#### Task goal:
An exact reproduction of the entries is needed. Keep all pictures out of it.

#### Dataset entries:
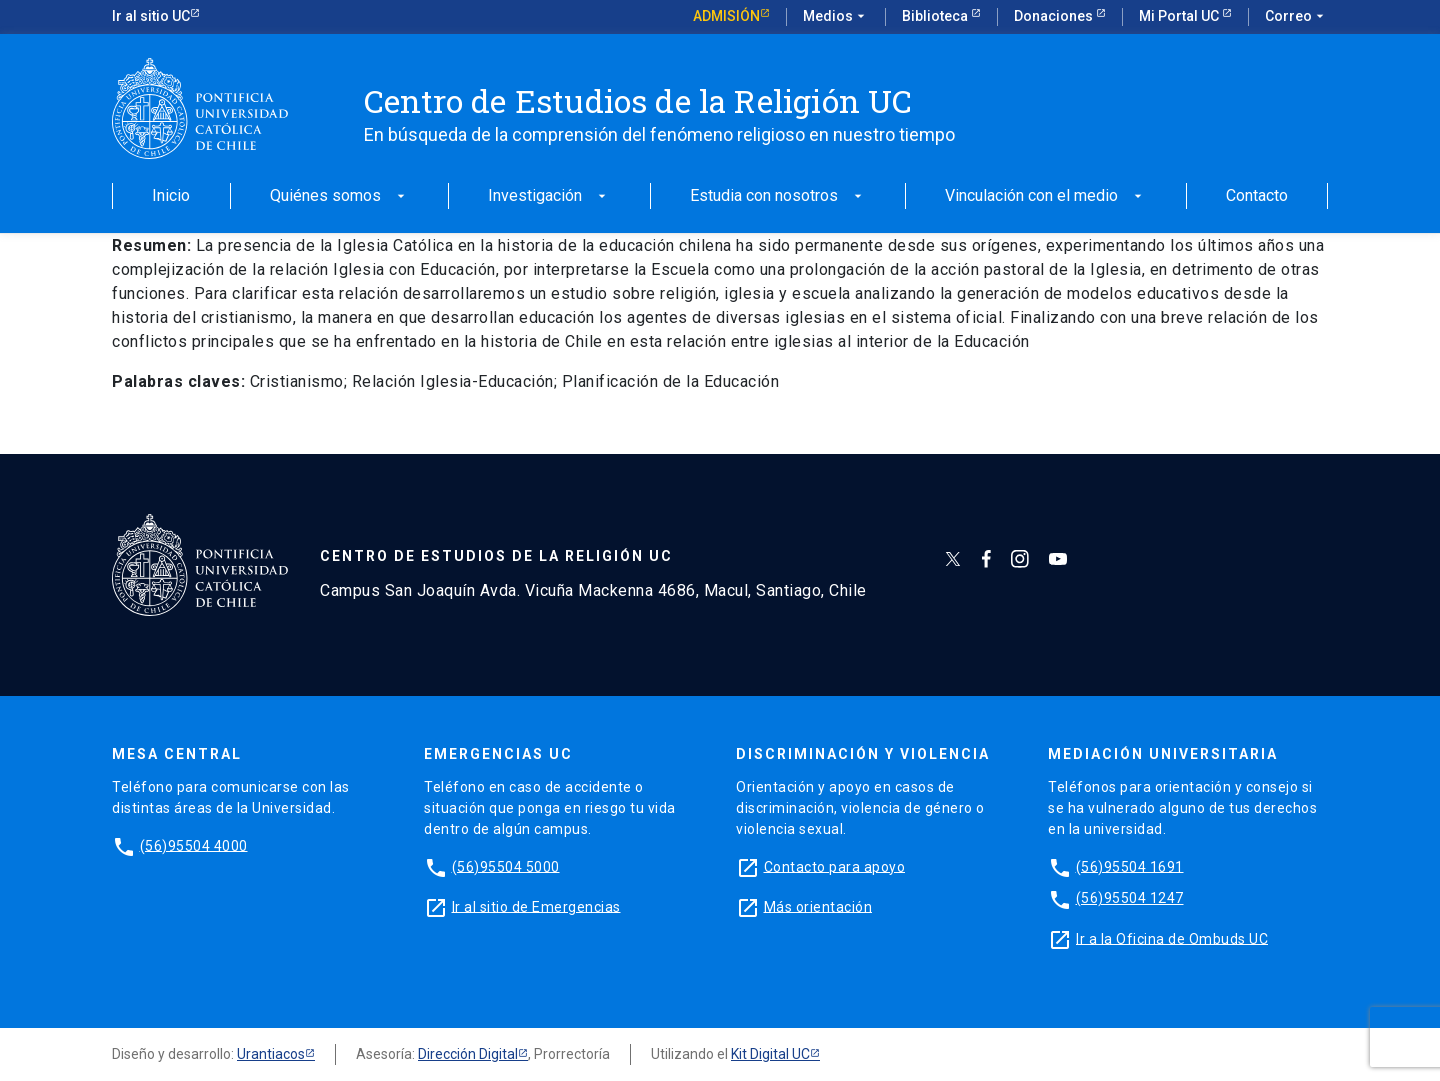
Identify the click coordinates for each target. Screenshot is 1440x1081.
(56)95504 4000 (194, 845)
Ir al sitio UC (151, 16)
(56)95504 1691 (1130, 866)
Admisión (726, 16)
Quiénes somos (339, 196)
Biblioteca (936, 16)
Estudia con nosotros (778, 196)
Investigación (549, 196)
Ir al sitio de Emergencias (536, 906)
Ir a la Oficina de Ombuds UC (1172, 938)
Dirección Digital (468, 1054)
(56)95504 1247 (1130, 898)
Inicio (171, 196)
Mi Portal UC (1180, 16)
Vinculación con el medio (1045, 196)
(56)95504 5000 (506, 866)
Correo (1296, 17)
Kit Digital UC (770, 1054)
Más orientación (818, 906)
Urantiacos (271, 1054)
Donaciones (1055, 16)
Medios (836, 17)
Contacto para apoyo (835, 866)
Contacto (1257, 196)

#### Expected answer:
Identify the click coordinates for each target. Screenshot is 1440x1081.
(56)95504 4000 (194, 845)
Ir al sitio UC (151, 16)
(56)95504 1691 (1130, 866)
Admisión (726, 16)
Quiénes somos (339, 196)
Biblioteca (936, 16)
Estudia con nosotros (778, 196)
Investigación (549, 196)
Ir al sitio de Emergencias (536, 906)
Ir a la Oficina de Ombuds UC (1172, 938)
Dirección Digital (468, 1054)
(56)95504 1247 (1130, 898)
Inicio (171, 196)
Mi Portal UC (1180, 16)
Vinculación con el medio (1045, 196)
(56)95504 5000 (506, 866)
Correo (1296, 17)
Kit Digital UC (770, 1054)
Más orientación (818, 906)
Urantiacos (271, 1054)
Donaciones (1055, 16)
Medios (836, 17)
Contacto para apoyo (835, 866)
Contacto (1257, 196)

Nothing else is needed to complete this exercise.